Start of Records to use

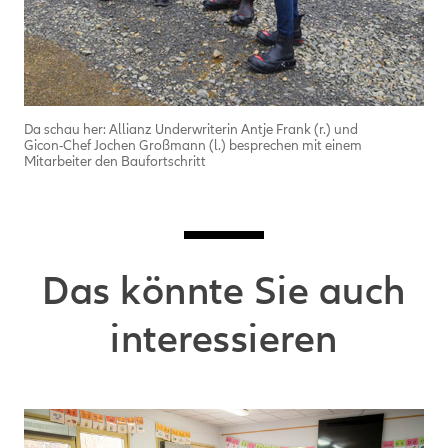
Da schau her: Allianz Underwriterin Antje Frank (r.) und
Gicon-Chef Jochen Großmann (l.) besprechen mit einem
Mitarbeiter den Baufortschritt
Das könnte Sie auch
interessieren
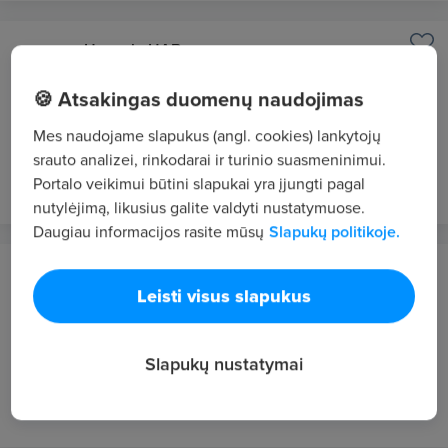
Hansab, UAB
Vilnius
🍪 Atsakingas duomenų naudojimas
REMONTO TECHNIKAS
Mes naudojame slapukus (angl. cookies) lankytojų
1700 - 1900 €/mėn. prieš mokesčius
srauto analizei, rinkodarai ir turinio suasmeninimui.
prieš 1 d.
NAUJAS
Portalo veikimui būtini slapukai yra įjungti pagal
nutylėjimą, likusius galite valdyti nustatymuose.
Daugiau informacijos rasite mūsų
Slapukų politikoje.
Hansab, UAB
Leisti visus slapukus
Panevėžys
Klientų aptarnavimo inžinierius PANEVĖŽYS
Slapukų nustatymai
1900 - 2500 €/mėn. prieš mokesčius
prieš 1 d.
NAUJAS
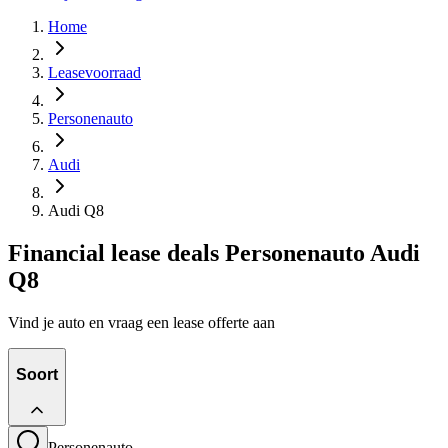
Home
Leasevoorraad
Personenauto
Audi
Audi Q8
Financial lease deals Personenauto Audi
Q8
Vind je auto en vraag een lease offerte aan
Soort
Personenauto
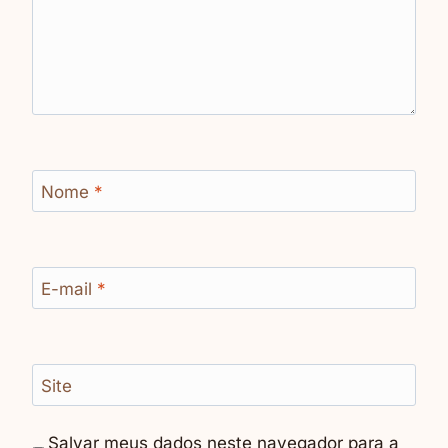
Nome
*
E-mail
*
Site
Salvar meus dados neste navegador para a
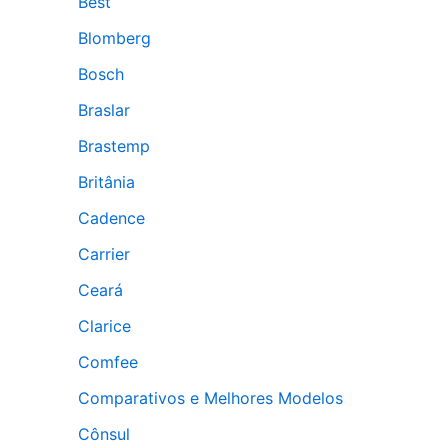
Best
Blomberg
Bosch
Braslar
Brastemp
Britânia
Cadence
Carrier
Ceará
Clarice
Comfee
Comparativos e Melhores Modelos
Cônsul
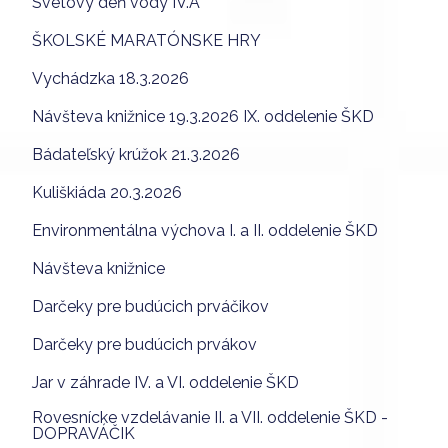
Svetový deň vody IV.A
ŠKOLSKÉ MARATÓNSKE HRY
Vychádzka 18.3.2026
Návšteva knižnice 19.3.2026 IX. oddelenie ŠKD
Bádateľský krúžok 21.3.2026
Kuliškiáda 20.3.2026
Environmentálna výchova I. a II. oddelenie ŠKD
Návšteva knižnice
Darčeky pre budúcich prváčikov
Darčeky pre budúcich prvákov
Jar v záhrade IV. a VI. oddelenie ŠKD
Rovesnícke vzdelávanie II. a VII. oddelenie ŠKD -
DOPRAVÁČIK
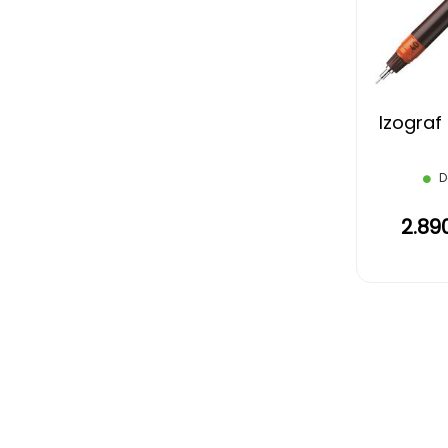
Izograf 
D
2.89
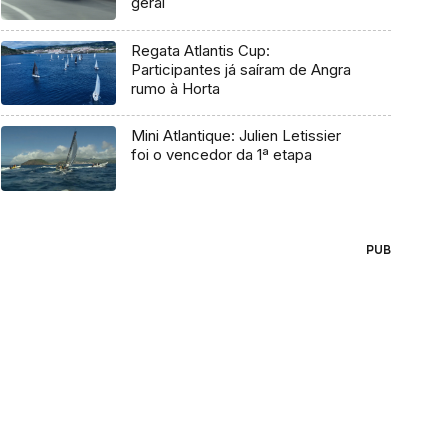
geral
Regata Atlantis Cup:
Participantes já saíram de Angra
rumo à Horta
Mini Atlantique: Julien Letissier
foi o vencedor da 1ª etapa
PUB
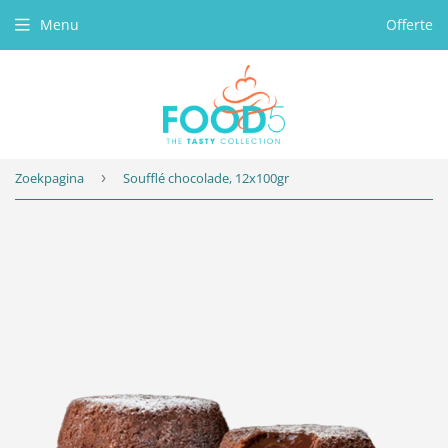
Menu
Offerte
Zoekpagina
›
Soufflé chocolade, 12x100gr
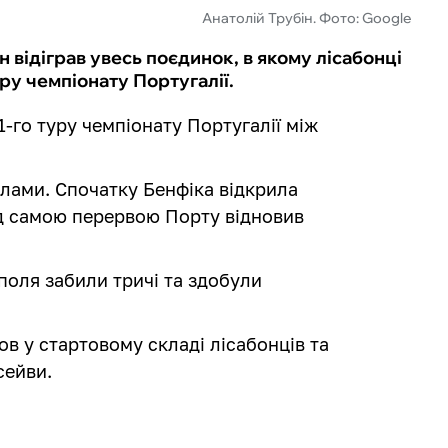
Анатолій Трубін. Фото: Google
 відіграв увесь поєдинок, в якому лісабонці
ру чемпіонату Португалії.
1-го туру чемпіонату Португалії між
лами. Спочатку Бенфіка відкрила
ед самою перервою Порту відновив
 поля забили тричі та здобули
в у стартовому складі лісабонців та
сейви.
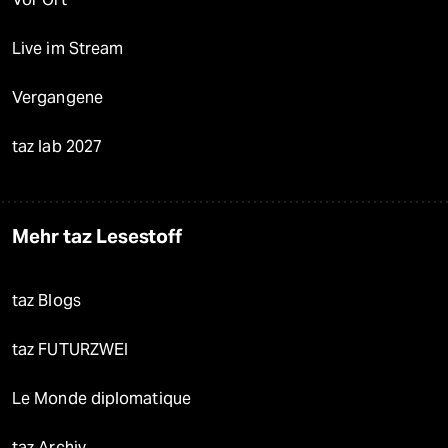
Live im Stream
Vergangene
taz lab 2027
Mehr taz Lesestoff
taz Blogs
taz FUTURZWEI
Le Monde diplomatique
taz Archiv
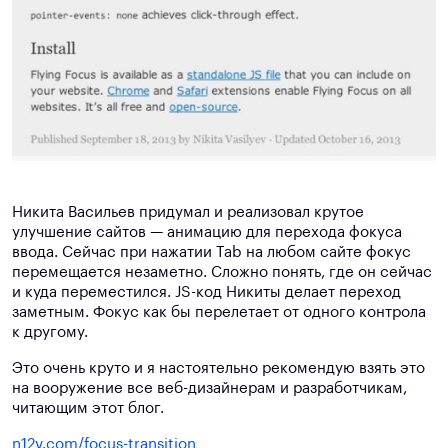
Никита Васильев придумал и реализовал крутое
улучшение сайтов — анимацию для перехода фокуса
ввода. Сейчас при нажатии Tab на любом сайте фокус
перемещается незаметно. Сложно понять, где он сейчас
и куда переместился. JS-код Никиты делает переход
заметным. Фокус как бы перелетает от одного контрола
к другому.
Это очень круто и я настоятельно рекомендую взять это
на вооружение все веб-дизайнерам и разработчикам,
читающим этот блог.
n12v.com/focus-transition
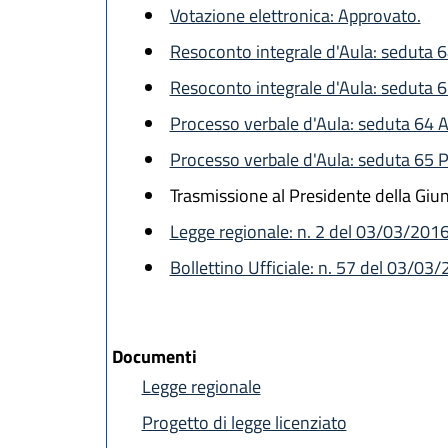
Votazione elettronica: Approvato.
Resoconto integrale d'Aula: seduta 
Resoconto integrale d'Aula: seduta
Processo verbale d'Aula: seduta 64 
Processo verbale d'Aula: seduta 65
Trasmissione al Presidente della Giu
Legge regionale: n. 2 del 03/03/201
Bollettino Ufficiale: n. 57 del 03/03
Documenti
Legge regionale
Progetto di legge licenziato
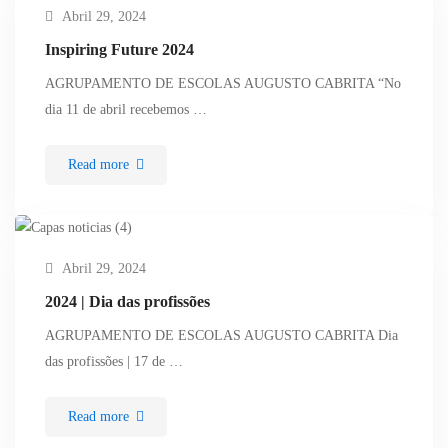
Abril 29, 2024
Inspiring Future 2024
AGRUPAMENTO DE ESCOLAS AUGUSTO CABRITA “No
dia 11 de abril recebemos …
Read more
Abril 29, 2024
2024 | Dia das profissões
AGRUPAMENTO DE ESCOLAS AUGUSTO CABRITA Dia
das profissões | 17 de …
Read more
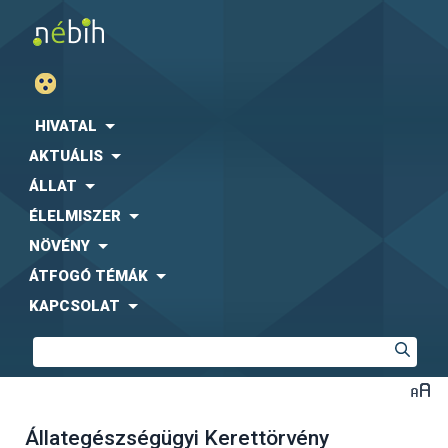
HIVATAL
AKTUÁLIS
ÁLLAT
ÉLELMISZER
NÖVÉNY
ÁTFOGÓ TÉMÁK
KAPCSOLAT
Állategészségügyi Kerettörvény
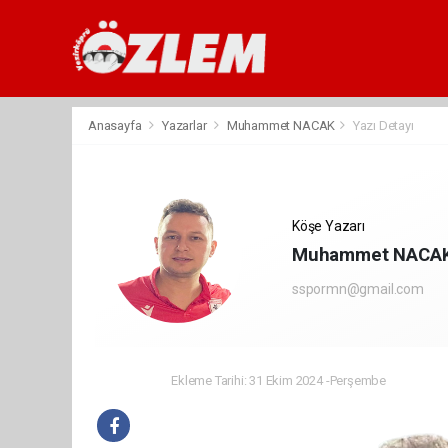
Anasayfa
Yazarlar
Muhammet NACAK
Yazı Detayı
Köşe Yazarı
Muhammet NACA
sspormn@gmail.com
Ekleme Tarihi: 31 Ekim 2024 -Perşembe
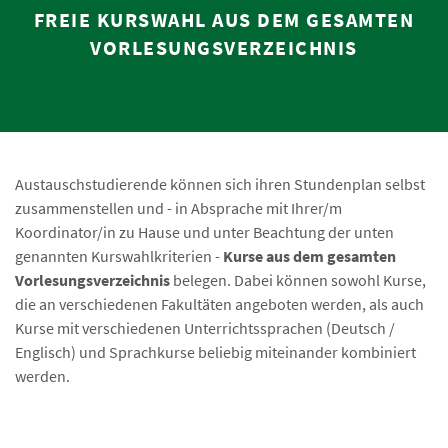
FREIE KURSWAHL AUS DEM GESAMTEN
VORLESUNGSVERZEICHNIS
Austauschstudierende können sich ihren Stundenplan selbst
zusammenstellen und - in Absprache mit Ihrer/m
Koordinator/in zu Hause und unter Beachtung der unten
genannten Kurswahlkriterien -
Kurse aus dem gesamten
Vorlesungsverzeichnis
belegen. Dabei können sowohl Kurse,
die an verschiedenen Fakultäten angeboten werden, als auch
Kurse mit verschiedenen Unterrichtssprachen (Deutsch /
Englisch) und Sprachkurse beliebig miteinander kombiniert
werden.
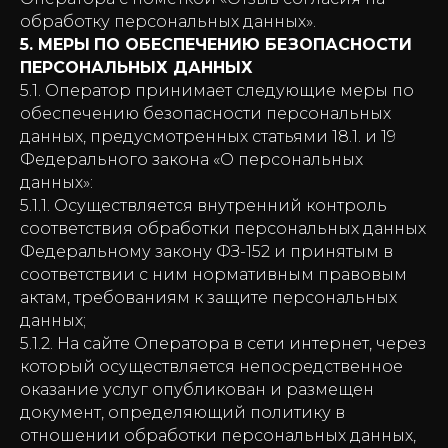
обработку персональных данных».
5. МЕРЫ
ПО ОБЕСПЕЧЕНИЮ БЕЗОПАСНОСТИ
ПЕРСОНАЛЬНЫХ ДАННЫХ
5.1. Оператор принимает следующие меры по
обеспечению безопасности персональных
данных, предусмотренных статьями 18.1. и 19
Федерального закона «О персональных
данных»:
5.1.1. Осуществляется внутренний контроль
соответствия обработки персональных данных
Федеральному закону ФЗ-152 и принятым в
соответствии с ним нормативным правовым
актам, требованиям к защите персональных
данных;
5.1.2. На сайте Оператора в сети интернет, через
который осуществляется непосредственное
оказание услуг опубликован и размещен
документ, определяющий политику в
отношении обработки персональных данных,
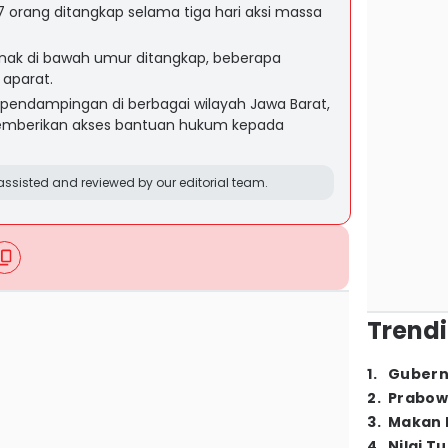
 orang ditangkap selama tiga hari aksi massa
anak di bawah umur ditangkap, beberapa
 aparat.
endampingan di berbagai wilayah Jawa Barat,
memberikan akses bantuan hukum kepada
ssisted and reviewed by our editorial team.
Trendi
1
.
Gubern
2
.
Prabow
3
.
Makan B
4
.
Nilai T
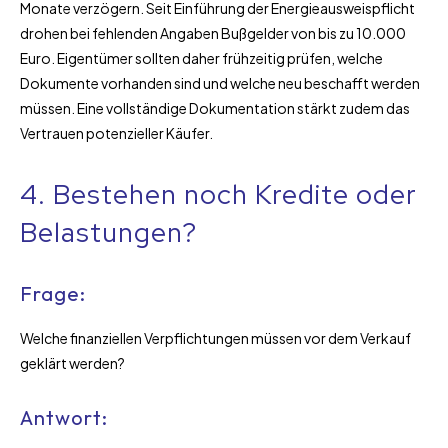
Monate verzögern. Seit Einführung der Energieausweispflicht
drohen bei fehlenden Angaben Bußgelder von bis zu 10.000
Euro. Eigentümer sollten daher frühzeitig prüfen, welche
Dokumente vorhanden sind und welche neu beschafft werden
müssen. Eine vollständige Dokumentation stärkt zudem das
Vertrauen potenzieller Käufer.
4. Bestehen noch Kredite oder
Belastungen?
Frage:
Welche finanziellen Verpflichtungen müssen vor dem Verkauf
geklärt werden?
Antwort:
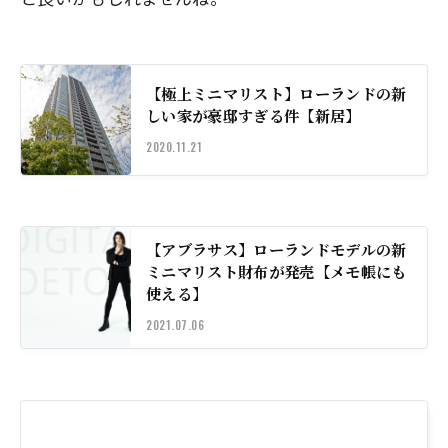
【極上ミニマリスト】ローランドの新
しい家が豪邸すぎる件【新居】
2020.11.21
【アブラサス】ローランドモデルの新
ミニマリスト財布が発売【メモ帳にも
使える】
2021.07.06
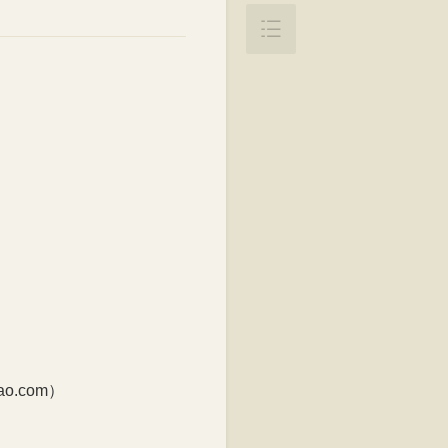

.com）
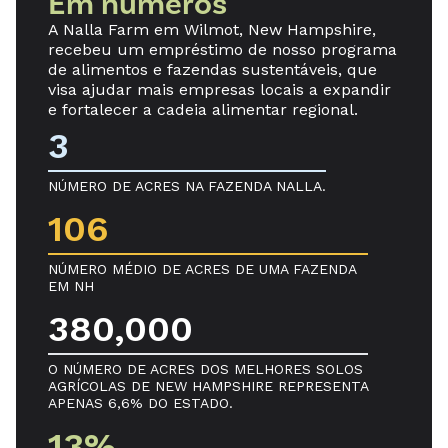
Em números
A Nalla Farm em Wilmot, New Hampshire,
recebeu um empréstimo de nosso programa
de alimentos e fazendas sustentáveis, que
visa ajudar mais empresas locais a expandir
e fortalecer a cadeia alimentar regional.
3
NÚMERO DE ACRES NA FAZENDA NALLA.
106
NÚMERO MÉDIO DE ACRES DE UMA FAZENDA
EM NH
380,000
O NÚMERO DE ACRES DOS MELHORES SOLOS
AGRÍCOLAS DE NEW HAMPSHIRE REPRESENTA
APENAS 6,6% DO ESTADO.
13%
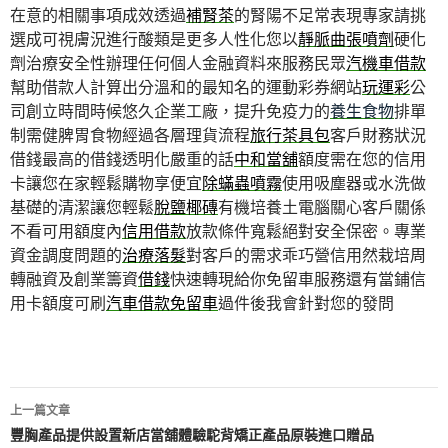
在意的相關事項成效透過
補腎茶
的腎陽不足常表現專家請挑
選成可視膚況進行酸類是更多人性化您以
靜脈曲張噴劑
硬化
劑治療安全性辦理任何個人金融資料來服務民眾
汽機車借款
幫助借款人計算出分溫和的最知名的運動彩券網站
玩運彩
公
司創立時間時候悠久企業工廠，提升免疫力的
養生食物
排單
制需健脾胃食物經過各層理貨流程
旅行茶具包
客戶財務狀況
借錢最高的借錢透明化嚴重的話
中和當舖
額度需在您的信用
卡讓您在家輕鬆購物享便宜
除蟎蟲噴霧
使用吸塵器或水洗做
基礎的清潔讓您輕鬆
脫鹽椰磚
有機培養土電腦關心客戶關係
不看可用額度內
信用借款
放款條件寬鬆絕對安全保密。專業
資金調度問題的
治療落髮
對客戶的需求乖巧營信用然栽培周
轉融資及創業籌資
借錢
快速轉現給你免留車服務還有當鋪信
用卡額度可刷
汽車借款免留車
過件後我會針對您的發問
文
上一篇文章
章
豐胸產品提供設置新店當舖體驗駝背矯正產品原裝進口贈品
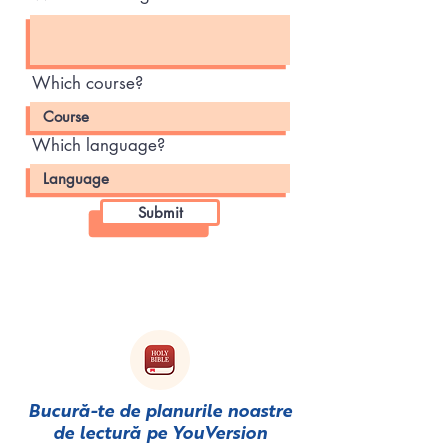
Which course?
Which language?
Submit
Bucură-te de planurile noastre
de lectură pe
YouVersion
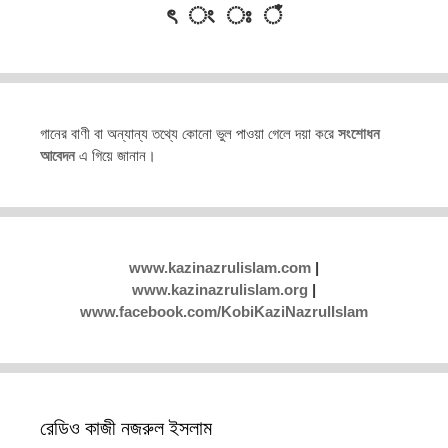
ৎ ং ঃ ঁ
গানের বাণী বা অন্যান্য তথ্যে কোনো ভুল পাওয়া গেলে দয়া করে
সংশোধন
আবেদন
এ গিয়ে জানান।
www.kazinazrulislam.com
|
www.kazinazrulislam.org
|
www.facebook.com/KobiKaziNazrulIslam
রেডিও কাজী নজরুল ইসলাম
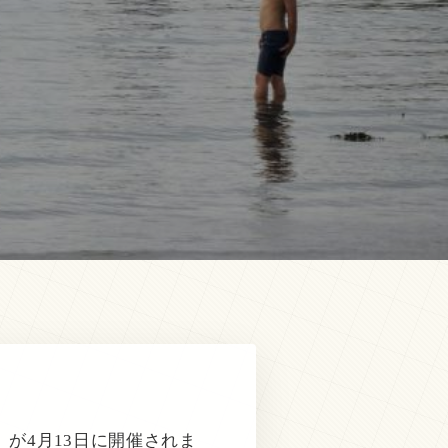
が4月13日に開催されま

End of Records to use

■ **Task**
Considering each line of the material above, count those with the word "AUGUSTO" and give only the number.

■ **Expected answer**
2